While the file format stores deltas of everything, I made it so that
the JSON files specify the absolute coordinates. Generally I try to keep
the JSON files very close to the final output (that's why height classes
are e.g. visible at the JSON level), but having to compute deltas
manually seemed inconvenient.
Some things don't work yet:
* Refinement of symbols that themselves are refined using the text
region method
* Intermediate text region segments
* Huffman-coded segments that use refinement
The former two will need drawing of text region segments in the encoder.
Maybe it should call the decoder for that, or maybe it should
re-implement text region segment painting.

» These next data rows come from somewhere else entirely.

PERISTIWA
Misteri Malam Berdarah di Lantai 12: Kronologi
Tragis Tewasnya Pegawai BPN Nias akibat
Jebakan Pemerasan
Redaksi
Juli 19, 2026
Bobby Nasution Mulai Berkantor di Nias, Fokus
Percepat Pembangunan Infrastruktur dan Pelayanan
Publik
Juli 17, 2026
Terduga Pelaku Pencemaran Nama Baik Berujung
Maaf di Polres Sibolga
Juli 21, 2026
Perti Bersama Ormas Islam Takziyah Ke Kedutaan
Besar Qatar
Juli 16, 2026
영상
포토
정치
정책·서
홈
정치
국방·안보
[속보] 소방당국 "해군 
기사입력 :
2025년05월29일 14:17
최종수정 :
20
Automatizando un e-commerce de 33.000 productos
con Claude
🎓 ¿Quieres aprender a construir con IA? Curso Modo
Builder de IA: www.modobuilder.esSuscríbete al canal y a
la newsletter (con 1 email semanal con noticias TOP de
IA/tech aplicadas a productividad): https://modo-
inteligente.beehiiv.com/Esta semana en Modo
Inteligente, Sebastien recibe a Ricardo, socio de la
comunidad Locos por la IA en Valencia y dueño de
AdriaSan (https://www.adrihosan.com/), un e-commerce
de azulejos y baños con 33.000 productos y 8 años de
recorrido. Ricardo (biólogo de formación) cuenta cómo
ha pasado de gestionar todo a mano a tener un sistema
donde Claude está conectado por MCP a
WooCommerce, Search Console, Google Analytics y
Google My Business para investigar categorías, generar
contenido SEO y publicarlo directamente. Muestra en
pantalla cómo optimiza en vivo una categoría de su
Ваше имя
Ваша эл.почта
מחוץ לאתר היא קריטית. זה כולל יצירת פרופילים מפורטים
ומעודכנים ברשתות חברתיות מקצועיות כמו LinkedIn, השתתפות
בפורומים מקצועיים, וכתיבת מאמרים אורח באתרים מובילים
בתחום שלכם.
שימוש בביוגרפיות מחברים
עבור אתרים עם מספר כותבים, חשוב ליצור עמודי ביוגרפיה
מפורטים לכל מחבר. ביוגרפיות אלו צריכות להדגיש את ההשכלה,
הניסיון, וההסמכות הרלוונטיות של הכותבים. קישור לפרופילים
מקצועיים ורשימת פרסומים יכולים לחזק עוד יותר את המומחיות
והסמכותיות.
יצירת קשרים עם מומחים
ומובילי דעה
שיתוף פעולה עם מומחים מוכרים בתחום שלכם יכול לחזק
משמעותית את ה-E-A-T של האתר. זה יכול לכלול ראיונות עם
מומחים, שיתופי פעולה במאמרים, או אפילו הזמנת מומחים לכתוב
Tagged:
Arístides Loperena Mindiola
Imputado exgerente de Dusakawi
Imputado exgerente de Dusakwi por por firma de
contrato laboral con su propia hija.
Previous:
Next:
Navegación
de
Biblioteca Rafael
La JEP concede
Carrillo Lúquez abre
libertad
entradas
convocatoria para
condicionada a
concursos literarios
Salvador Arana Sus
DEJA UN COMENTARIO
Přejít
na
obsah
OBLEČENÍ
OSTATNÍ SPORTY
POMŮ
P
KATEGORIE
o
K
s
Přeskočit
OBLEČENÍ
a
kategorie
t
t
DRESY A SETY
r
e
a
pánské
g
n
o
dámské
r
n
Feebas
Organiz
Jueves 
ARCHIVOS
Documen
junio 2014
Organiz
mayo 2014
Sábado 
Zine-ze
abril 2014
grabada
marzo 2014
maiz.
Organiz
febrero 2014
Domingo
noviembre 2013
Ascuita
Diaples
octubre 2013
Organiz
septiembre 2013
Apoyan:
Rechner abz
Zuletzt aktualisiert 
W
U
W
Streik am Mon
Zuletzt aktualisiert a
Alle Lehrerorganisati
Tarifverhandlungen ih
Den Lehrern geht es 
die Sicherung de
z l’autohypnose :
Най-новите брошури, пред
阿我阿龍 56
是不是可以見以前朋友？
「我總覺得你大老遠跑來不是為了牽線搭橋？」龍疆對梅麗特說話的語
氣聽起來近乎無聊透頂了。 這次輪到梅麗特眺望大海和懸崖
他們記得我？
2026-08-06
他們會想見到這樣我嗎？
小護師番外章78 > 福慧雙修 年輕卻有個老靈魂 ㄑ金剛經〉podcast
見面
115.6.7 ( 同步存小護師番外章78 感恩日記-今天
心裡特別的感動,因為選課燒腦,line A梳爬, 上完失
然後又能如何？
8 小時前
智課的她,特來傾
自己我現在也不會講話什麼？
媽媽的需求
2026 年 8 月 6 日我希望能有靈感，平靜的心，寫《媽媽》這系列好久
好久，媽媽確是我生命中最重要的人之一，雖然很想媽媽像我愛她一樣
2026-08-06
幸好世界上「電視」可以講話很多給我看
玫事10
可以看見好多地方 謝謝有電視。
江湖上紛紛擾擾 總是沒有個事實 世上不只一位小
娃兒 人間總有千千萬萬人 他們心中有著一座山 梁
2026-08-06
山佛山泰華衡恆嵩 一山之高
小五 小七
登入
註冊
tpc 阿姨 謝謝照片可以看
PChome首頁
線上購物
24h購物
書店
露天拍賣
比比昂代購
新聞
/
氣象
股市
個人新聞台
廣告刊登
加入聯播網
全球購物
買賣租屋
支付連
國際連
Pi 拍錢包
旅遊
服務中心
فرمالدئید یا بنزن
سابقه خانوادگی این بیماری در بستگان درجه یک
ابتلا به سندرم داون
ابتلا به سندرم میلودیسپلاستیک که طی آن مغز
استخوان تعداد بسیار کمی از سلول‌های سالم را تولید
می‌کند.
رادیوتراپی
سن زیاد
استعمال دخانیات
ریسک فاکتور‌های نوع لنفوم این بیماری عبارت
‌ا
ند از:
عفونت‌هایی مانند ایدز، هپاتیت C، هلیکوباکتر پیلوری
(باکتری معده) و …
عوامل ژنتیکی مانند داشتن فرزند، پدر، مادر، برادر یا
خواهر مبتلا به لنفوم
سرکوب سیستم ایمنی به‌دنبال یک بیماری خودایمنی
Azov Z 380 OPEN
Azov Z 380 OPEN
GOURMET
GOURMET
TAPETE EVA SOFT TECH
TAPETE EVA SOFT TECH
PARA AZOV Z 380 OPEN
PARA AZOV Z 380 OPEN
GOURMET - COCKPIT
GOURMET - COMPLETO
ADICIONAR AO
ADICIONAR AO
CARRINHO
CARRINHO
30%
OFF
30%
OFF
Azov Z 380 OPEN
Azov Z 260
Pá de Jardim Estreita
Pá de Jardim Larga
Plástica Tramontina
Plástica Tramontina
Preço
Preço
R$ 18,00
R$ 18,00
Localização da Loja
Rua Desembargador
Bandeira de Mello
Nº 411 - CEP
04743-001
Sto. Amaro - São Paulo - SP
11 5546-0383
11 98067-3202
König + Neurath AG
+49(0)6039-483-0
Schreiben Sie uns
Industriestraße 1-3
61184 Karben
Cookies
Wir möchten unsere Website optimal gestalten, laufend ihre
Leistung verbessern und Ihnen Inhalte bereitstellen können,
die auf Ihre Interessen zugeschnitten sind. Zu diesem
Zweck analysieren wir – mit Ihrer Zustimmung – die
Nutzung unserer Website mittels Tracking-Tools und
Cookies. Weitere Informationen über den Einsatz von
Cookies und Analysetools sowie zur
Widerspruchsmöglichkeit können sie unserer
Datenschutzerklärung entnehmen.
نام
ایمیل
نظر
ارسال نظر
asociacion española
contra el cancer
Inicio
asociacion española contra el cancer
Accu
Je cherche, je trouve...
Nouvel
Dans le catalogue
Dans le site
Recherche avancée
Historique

I need to think about that
some, so I leave it to future us.
The latter needs some additional code since refinement coding always
writes arithmetically-coded data. The loader doesn't handle that
case yet either, since I haven't seen it in practice and up until
now it was nigh-impossible to create test data for it.
The existing encoding procedures were fairly similar to the decoding
procedures. The symbol and text procedures are actually fairly
different. They have the same flow and the same spec comments, but
the actual code is very different between the two. (No point here,
I just thought that's mildly interesting.)
...when writing symbol dictionary regions.
Only set the default when refinement or aggregate coding is used,
and assign the default to the right variable.